病気をしたことだけでなく、それまで自分が家族の中に居場所が無かったということがとても悲しく思えた。もっと昔の頃の記憶…幼稚園の記憶、小学校2年生の頃からの家庭の状況も思い出していた。わたしは常に居場所のようなものがなかったのではないか。そのことが中学校・高校の出来事に繋がっていたのだ。
そして現在の自分のことに繋がった。自分が思っていたより現実というものの低さを知った。すごく孤独だった。すごく淋しかった。
それはそれまでの人生観をひっくり返すような衝撃だった。

涙が次から次へとこぼれて、長袖を着ていたが、両腕の布地がぐっしょり濡れた。こんなに涙を流したことは小学校のとき以来だった。

ずっと正体がつかめなかった『欠けたもの』に気付いた時だった。それまで意識から遠ざけていた過去の痛みを思い出した時だった。

『自分が子ども時代に傷を負ってそれに10年間支配されていた…』自分なりに頑張ってきたはずなのに、こんなに大きなことに気付けなかったなんて…。気持ちが後悔に向かった。悔しかった。
それはまったく予想していない答えだった。味わったことがない感覚だった。自分がどうなってしまうのか怖かった。

『これは現実か?信じられない…今になって思い出すなんて。
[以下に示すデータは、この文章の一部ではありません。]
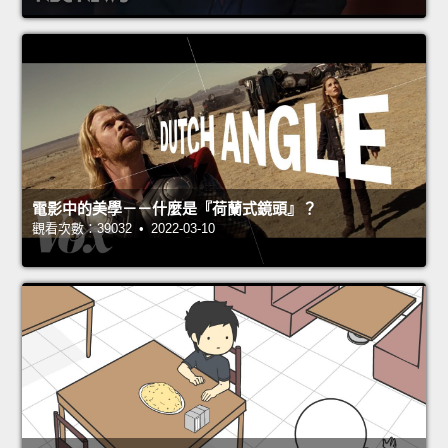
電影中的美學－－什麼是『荷蘭式鏡頭』？
觀看次數：39032 • 2022-03-10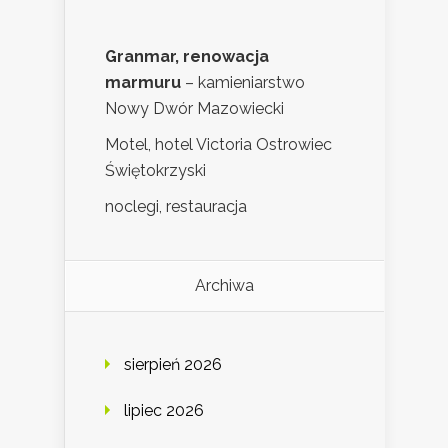
Granmar, renowacja
marmuru
– kamieniarstwo
Nowy Dwór Mazowiecki
Motel, hotel Victoria Ostrowiec
Świętokrzyski
noclegi, restauracja
Archiwa
sierpień 2026
lipiec 2026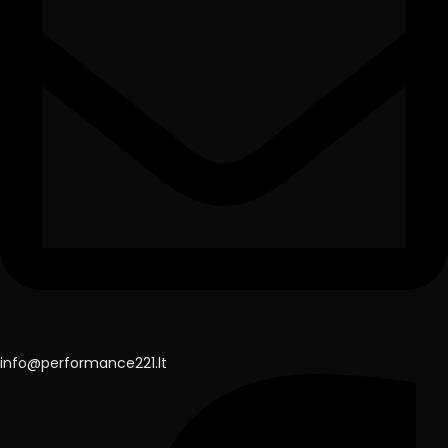
info@performance221.lt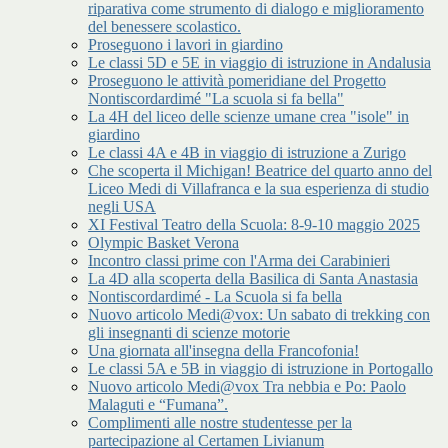
riparativa come strumento di dialogo e miglioramento
del benessere scolastico.
Proseguono i lavori in giardino
Le classi 5D e 5E in viaggio di istruzione in Andalusia
Proseguono le attività pomeridiane del Progetto
Nontiscordardimé "La scuola si fa bella"
La 4H del liceo delle scienze umane crea "isole" in
giardino
Le classi 4A e 4B in viaggio di istruzione a Zurigo
Che scoperta il Michigan! Beatrice del quarto anno del
Liceo Medi di Villafranca e la sua esperienza di studio
negli USA
XI Festival Teatro della Scuola: 8-9-10 maggio 2025
Olympic Basket Verona
Incontro classi prime con l'Arma dei Carabinieri
La 4D alla scoperta della Basilica di Santa Anastasia
Nontiscordardimé - La Scuola si fa bella
Nuovo articolo Medi@vox: Un sabato di trekking con
gli insegnanti di scienze motorie
Una giornata all'insegna della Francofonia!
Le classi 5A e 5B in viaggio di istruzione in Portogallo
Nuovo articolo Medi@vox Tra nebbia e Po: Paolo
Malaguti e “Fumana”.
Complimenti alle nostre studentesse per la
partecipazione al Certamen Livianum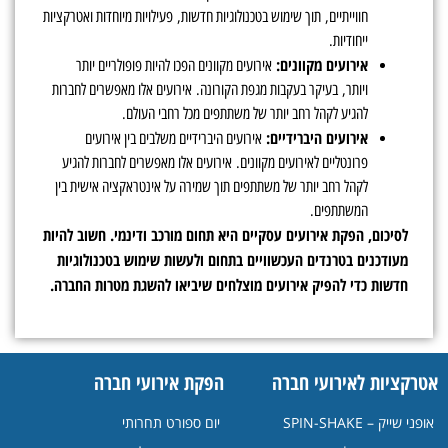
חווייתיים, תוך שימוש בטכנולוגיות חדשות, פעילויות מיוחדות ואטרקציות
ייחודיות.
אירועים מקוונים:
אירועים מקוונים הפכו להיות פופולריים יותר
ויותר, בעיקר בעקבות מגפת הקורונה. אירועים אלו מאפשרים לחברות
להגיע לקהל רחב יותר של משתתפים מכל רחבי העולם.
אירועים היברידיים:
אירועים היברידיים משלבים בין אירועים
פרונטליים לאירועים מקוונים. אירועים אלו מאפשרים לחברות להגיע
לקהל רחב יותר של משתתפים תוך שמירה על אינטראקציה אישית בין
המשתתפים.
לסיכום, הפקת אירועים עסקיים היא תחום מורכב ודינמי. חשוב להיות
מעודכנים בטרנדים העכשוויים בתחום ולעשות שימוש בטכנולוגיות
חדשות כדי להפיק אירועים מוצלחים שיביאו להשגת מטרות החברה.
אטרקציות לאירועי חברה
הפקת אירועי חברה
אופני שייק – SPIN-SHAKE
יום ספורט תחרותי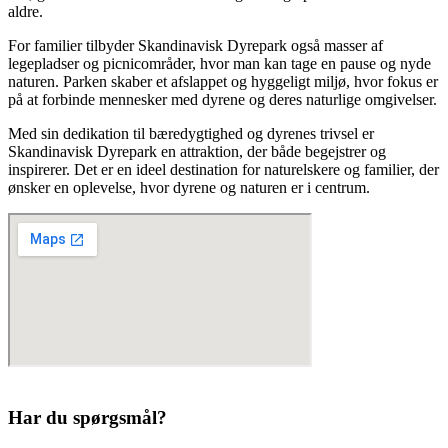
aldre.
For familier tilbyder Skandinavisk Dyrepark også masser af
legepladser og picnicområder, hvor man kan tage en pause og nyde
naturen. Parken skaber et afslappet og hyggeligt miljø, hvor fokus er
på at forbinde mennesker med dyrene og deres naturlige omgivelser.
Med sin dedikation til bæredygtighed og dyrenes trivsel er
Skandinavisk Dyrepark en attraktion, der både begejstrer og
inspirerer. Det er en ideel destination for naturelskere og familier, der
ønsker en oplevelse, hvor dyrene og naturen er i centrum.
Har du spørgsmål?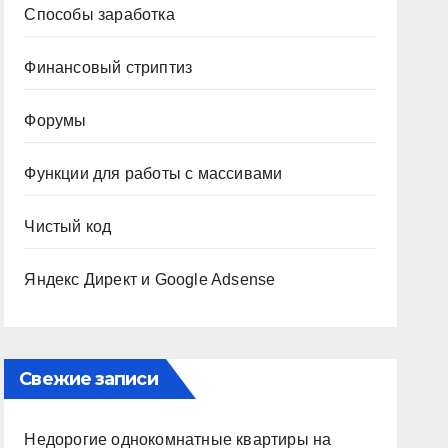
Способы заработка
Финансовый стриптиз
Форумы
Функции для работы с массивами
Чистый код
Яндекс Директ и Google Adsense
Свежие записи
Недорогие однокомнатные квартиры на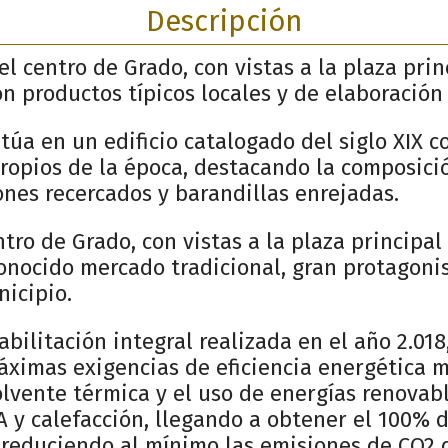
Descripción
el centro de Grado, con vistas a la plaza pri
on productos típicos locales y de elaboración
itúa en un edificio catalogado del siglo XIX 
ropios de la época, destacando la composici
nes recercados y barandillas enrejadas.
tro de Grado, con vistas a la plaza principal 
conocido mercado tradicional, gran protagonis
icipio.
abilitación integral realizada en el año 2.018
áximas exigencias de eficiencia energética 
lvente térmica y el uso de energías renovabl
A y calefacción, llegando a obtener el 100% 
 reduciendo al mínimo las emisiones de CO2 d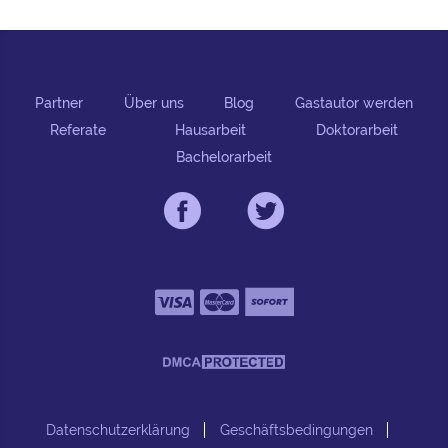
Partner
Über uns
Blog
Gastautor werden
Referate
Hausarbeit
Doktorarbeit
Bachelorarbeit
Datenschutzerklärung
Geschäftsbedingungen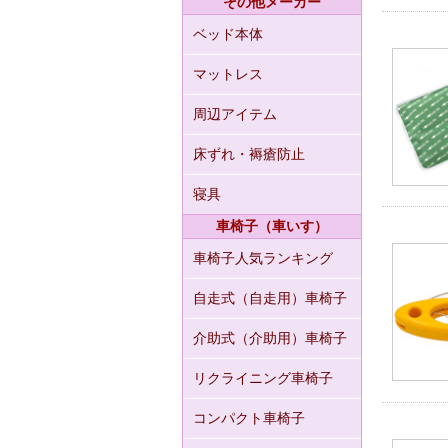
その他メーカー
ベッド本体
マットレス
周辺アイテム
床ずれ・褥瘡防止
寝具
車椅子（車いす）
車椅子人気ランキング
自走式（自走用）車椅子
介助式（介助用）車椅子
リクライニング車椅子
コンパクト車椅子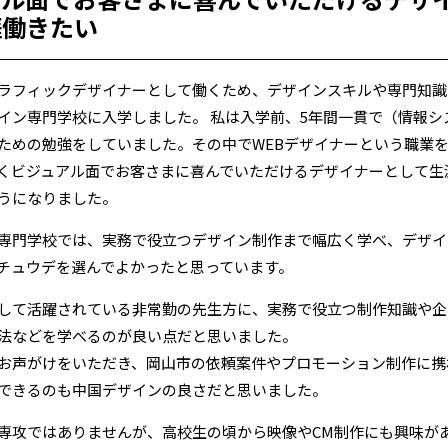
涯働きたい
ラフィックデザイナーとして働くため、デザインスキルや専門知識
イン専門学校に入学しました。 私は入学前、5年間一貫で（情報シ
ための勉強をしていました。その中でWEBデザイナーという職業
くビジュアル面でお客さまに喜んでいただけるデザイナーとして生
うになりました。
専門学校では、実務で役立つデザイン制作まで幅広く学べ、デザイ
チュウデを選んでよかったと思っています。
して活躍されている非常勤の先生方に、実務で役立つ制作知識や企
法などを学べるのが良い点だと思いました。
お声がけをいただき、岡山市の依頼案件やプロモーション制作に携
できるのも中国デザインの良さだと思いました。
専攻ではありませんが、高校生の頃から映像やCM制作にも興味が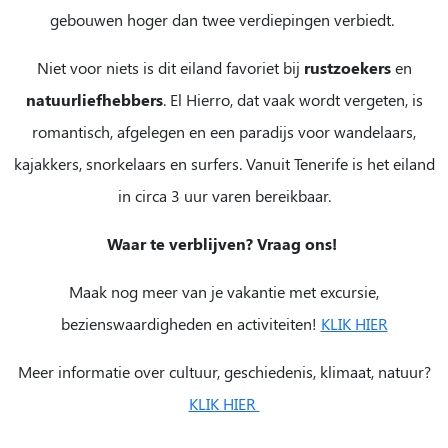
gebouwen hoger dan twee verdiepingen verbiedt.
Niet voor niets is dit eiland favoriet bij
rustzoekers
en
natuurliefhebbers
. El Hierro, dat vaak wordt vergeten, is
romantisch, afgelegen en een paradijs voor wandelaars,
kajakkers, snorkelaars en surfers. Vanuit Tenerife is het eiland
in circa 3 uur varen bereikbaar.
Waar te verblijven? Vraag ons!
Maak nog meer van je vakantie met excursie,
bezienswaardigheden en activiteiten!
KLIK HIER
Meer informatie over cultuur, geschiedenis, klimaat, natuur?
KLIK HIER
こんなことありうることなのか?・・記憶喪失の一種とか?』
『記憶が順序だって繋がりを持って現れてくる。これまでは、できなかったのに…。これからどうなるんだ?どう情報を処理すれば。大丈夫か?私の頭は?』
頭がおかしくなるんじゃないかと思った。後頭部が詰まるような感じがした。
翌日、友人に会ったときは消耗しきっていた。

大学院に入学した頃、日記に書いていたように、わたしはそれまでとは違う毎日を見つけたかった。この経験はわたしが人生を歩むために必要な、いつかは通らねばならない関門だった。わたしの『夢』が叶えられたとも言える。かつて隔てられてしまったわたしの大切な一面に出会えたのだから。